有機栽培において、交配種よりも在来種や固定種が適しているという考え方がありますが、一概には言えません。
化学肥料や農薬を多用する栽培で採種を繰り返すと、在来種や固定種であっても、本来持つ耐病性や地力を活用する能力が低下し、退化する可能性があります。
現在、有機栽培で採種されている在来種は少なく、化学肥料や農薬の使用もあり、交配種化したものも存在します。
当センターでは、交配種、在来種、固定種といった種別よりも、育成・採種方法を重視します。
一般品種の中にも、自然農法・有機栽培に適応する遺伝情報を持つものが存在し、選抜・採種を繰り返すことで、その性質を引き出すことができます。
したがって、自然農法・有機栽培の環境で選抜・採種を繰り返すことで、その環境に適した品種が育成されると私たちは考えています。
また、市販のタネの多くが海外で採種されているのに対して、当センターの育成品種は全て国内採種です。
交配種の安全性に関して議論される際、雄性不稔、突然変異育種、遺伝子組み換え、ゲノム編集といった技術がしばしば取り上げられます。これらの技術は、育成期間の短縮や種子生産の効率化を目的として活用されています。
尚、これらの技術や育種素材は、在来種、固定種、交配種を育成する上で必須ではありません。当センターでは、これらの技術に依存せずに品種を行っています。

自然農法育成交配種は草勢が強い、味・品質がよい、病害虫に強い等、ある特定の形質が揃った固定種のような特徴を持った系統(個々体にバラつきはあるが、親自体が強い)を親にして組み合わせています(参考:下図)。

純系種と固定種のキュウリ草姿による比較
一般の交配種同様にF2世代の形質は個々に異なりますが、極端に弱い株が出現することは少なく、生育に大きなバラツキが出ないのが特徴です。
自家採種すると様々な個性ある株が出現してきますので、3~4年選抜を加えれば、他にないオリジナル品種を育成することができます。
市販の交配種は、遺伝子のホモ化を極度に高め、集団内の均質性を著しく高めた純系(両親のどちらかが病気に弱かったり、草勢が弱いなど欠点がある場合がある)を親にしています。
雑種強勢は起きやすいですが親自体が弱く、自然農法や有機栽培の環境で自家採種するとF2世代以降では、親に近い草勢の弱い株などが出現して不良個体の出現が多く、形質や生育のバラツキが大きくなることがあります。
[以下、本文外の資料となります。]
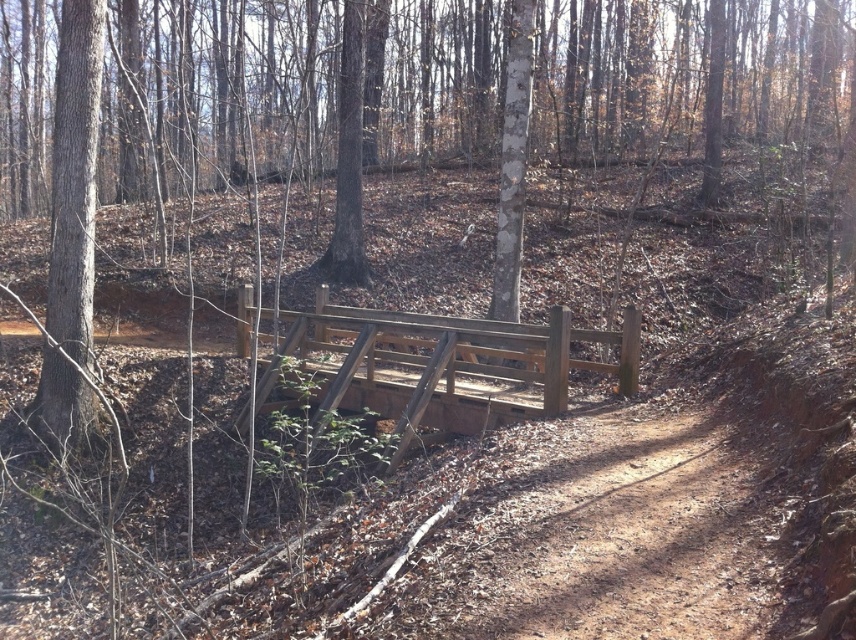 Question: Which point is closer to the camera taking this photo?

Choices:
 (A) (82, 186)
 (B) (342, 12)

Answer: (A)

Question: Is smooth brown tree trunk at left thinner than smooth brown tree at center?

Choices:
 (A) no
 (B) yes

Answer: (A)

Question: Does smooth brown tree trunk at left lie in front of smooth brown tree at center?

Choices:
 (A) no
 (B) yes

Answer: (B)

Question: Which object is farther from the camera taking this photo?

Choices:
 (A) smooth brown tree at center
 (B) smooth brown tree trunk at left

Answer: (A)

Question: Does smooth brown tree trunk at left have a larger size compared to smooth brown tree at center?

Choices:
 (A) yes
 (B) no

Answer: (A) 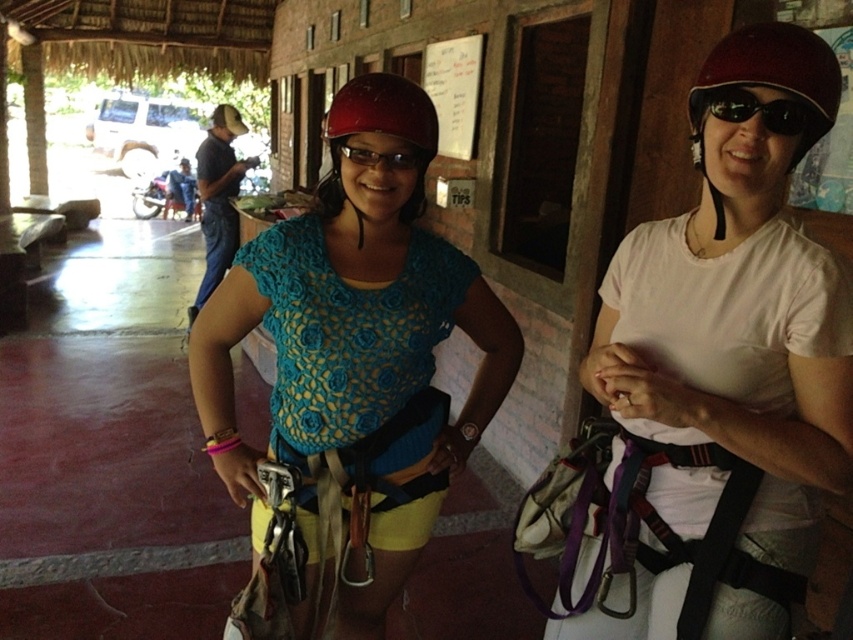 Describe the element at coordinates (730, 356) in the screenshot. The image size is (853, 640). I see `white matte helmet at center` at that location.

Which is more to the left, white matte helmet at center or white paper at upper center?

white paper at upper center is more to the left.

Locate an element on the screen. The width and height of the screenshot is (853, 640). white matte helmet at center is located at coordinates (730, 356).

Looking at this image, can you confirm if maroon matte helmet at upper right is thinner than white paper at upper center?

Correct, maroon matte helmet at upper right's width is less than white paper at upper center's.

Does maroon matte helmet at upper right have a larger size compared to white paper at upper center?

Incorrect, maroon matte helmet at upper right is not larger than white paper at upper center.

I want to click on maroon matte helmet at upper right, so click(770, 76).

Is matte blue shirt at center wider than black plastic goggles at upper right?

Correct, the width of matte blue shirt at center exceeds that of black plastic goggles at upper right.

Which is more to the left, matte blue shirt at center or black plastic goggles at upper right?

matte blue shirt at center is more to the left.

Describe the element at coordinates (354, 365) in the screenshot. The width and height of the screenshot is (853, 640). I see `matte blue shirt at center` at that location.

What are the coordinates of `matte blue shirt at center` in the screenshot? It's located at (354, 365). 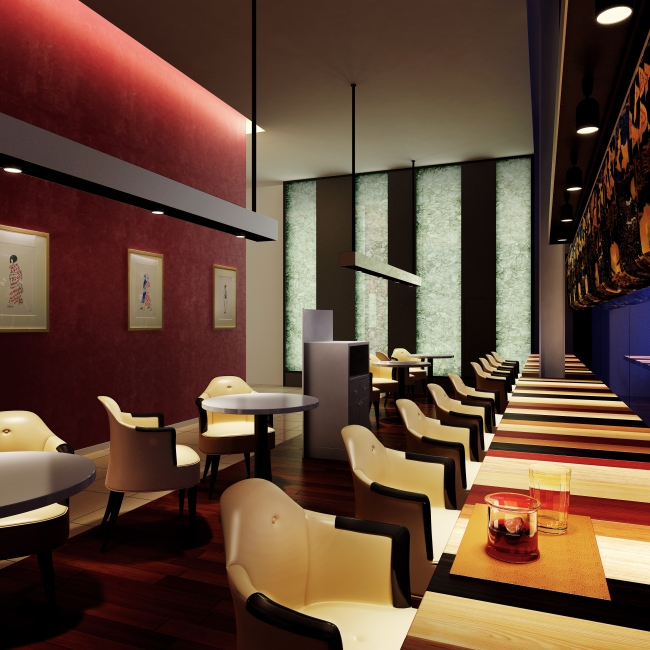 The width and height of the screenshot is (650, 650). In order to click on mirror in this screenshot , I will do `click(585, 353)`. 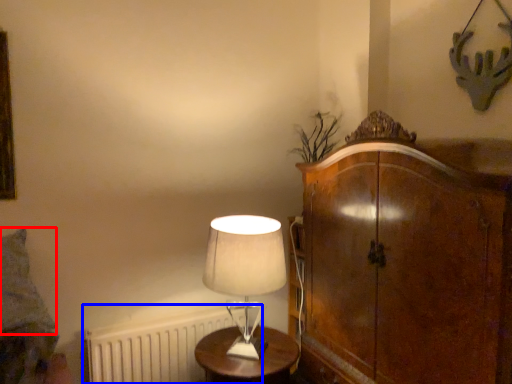 Question: Among these objects, which one is nearest to the camera, pillow (highlighted by a red box) or radiator (highlighted by a blue box)?

Choices:
 (A) pillow
 (B) radiator

Answer: (A) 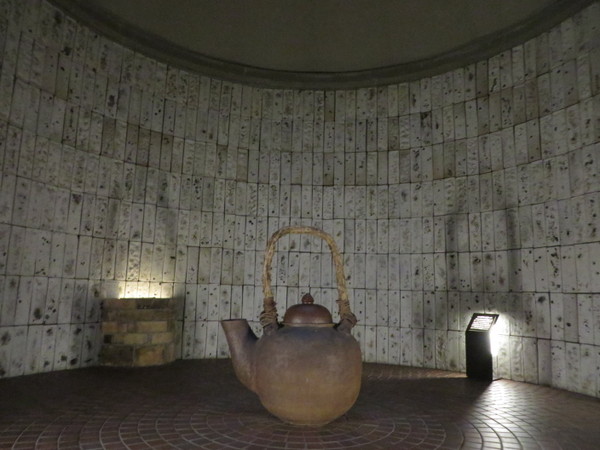 Where is `ceiling around border`? The height and width of the screenshot is (450, 600). ceiling around border is located at coordinates (297, 79).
市販F1品種と自然農法F1品種のキュウリ果実による比較
自然農法環境下で草勢の強いものや耐病性に優れたもの等を母本選抜(タネを採る親株を選ぶ)によって似たような株の集団をつくり、遺伝的に安定した品種です。
すべて揃っているという意味ではなく、実際は、根や葉の形、大きさといった選抜を受けている性質が一定にそろっていて他の品種と区別できる品種です。
自家採種しても主な特性は変わりませんが、程よくバラツキを持たせているので、緩やかにその土地に合ったタネに変異していきます。
カブで例えるなら、固定種とは、根や葉の形や大きさ、タネまきから収穫までの日数など特性の一部がそろっている品種をいいます。
秋まき栽培するとそろいがよい品種を春まき栽培すると、根の太りが悪いカブが出て、バラツキが生じることがあります。
これは秋まきの作型(栽培環境)に対応する性質は固定していますが、春まきに対応する性質は固定していないというのが、固定種なのです。
地域の風土に適応した品種を自然農法環境下で選抜した品種です。
一般的に在来種はその地域の風土や栽培方法に適応した品種で固定種よりも遺伝的に雑ぱくな集団とされています。
地域の風土に適応した品種なので、ほかの地域で栽培してもすぐに能力を発揮できないものもあります。
当センターでは、在来種の特性や雑ぱく性を維持させるため、その品種が持つ遺伝的なバランスを壊さないよう、厳しい選抜は行っておりません。